I drained off my glass at a draught, and said to Bobby Chandler:

‘There was a murder here, of course.’

‘Ah!’ he said. ‘Good subject for a party conversation!’

I gave a sudden nervous laugh, quite unintended, and Bobby Chandler made to give me a nudge with the back of his hand, saying, ‘Could it be that we share the same sense of humour, Mr Stranger?’

And then he fell to looking at Lydia again.

‘It’s Stringer,’ I said.

‘Yes, my brother-in-law …’ he said. ‘Perfectly blameless existence walking about this place blasting animals to kingdom come, and then made away with by his own son – what do you think of that?’

‘It’s a bad look-out,’ I said.

‘Damned bad,’ said Bobby Chandler. ‘And with his own thirty-inch barrel, one-hundred-and-fifty-guinea twelve-bore.’

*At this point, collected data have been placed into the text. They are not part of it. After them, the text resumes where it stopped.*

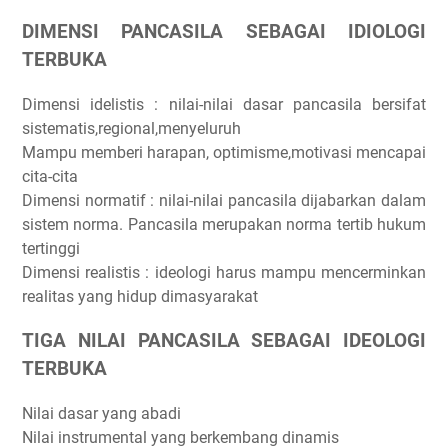
DIMENSI PANCASILA SEBAGAI IDIOLOGI
TERBUKA
Dimensi idelistis : nilai-nilai dasar pancasila bersifat
sistematis,regional,menyeluruh
Mampu memberi harapan, optimisme,motivasi mencapai
cita-cita
Dimensi normatif : nilai-nilai pancasila dijabarkan dalam
sistem norma. Pancasila merupakan norma tertib hukum
tertinggi
Dimensi realistis : ideologi harus mampu mencerminkan
realitas yang hidup dimasyarakat
TIGA NILAI PANCASILA SEBAGAI IDEOLOGI
TERBUKA
Nilai dasar yang abadi
Nilai instrumental yang berkembang dinamis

‘It’s a bad look-out,’ I said again, and I thought: I’m canned already.

‘When I got the news,’ said Bobby Chandler, ‘I was absolutely devastated for about – well, not that long if we’re quite honest. I didn’t know my brother-in-law all that well, and he wasn’t really my sort.’

He was looking at Lydia again.

‘It’s a shame about young Hugh of course, in a way, but I hardly knew him either …’

So it was not really such a great shame.

‘Good-looking boy, Hugh,’ he said vaguely. ‘Had a governess absolutely devoted to him. Absolutely devoted. Now governesses are always either terribly pretty or absolutely grim-looking, don’t you think?’

I wondered at the question, since it must be obvious to him that I was not acquainted with many governesses. Was this generosity in him or plain ignorance? Had he expected us not to notice that we hadn’t been invited to the supper, but only the afters? He’d very likely not thought about it either way. His chief goal was avoidance of boredom, and proper form and ‘the done thing’ could go by the board as far as he was concerned.

Well, it was all right by me.

‘… And if you knew anything about my brother-in-law,’ Bobby Chandler was saying, ‘you’ll know which sort young Hugh’s governess was. Can you guess?’

‘Pretty,’ I said.

‘Decidedly,’ said Chandler. ‘I only saw her twice, and even though she was a servant of sorts … Now I’m not quite drunk enough to say what I’m going to say next, so change the subject please, Mr Stranger.’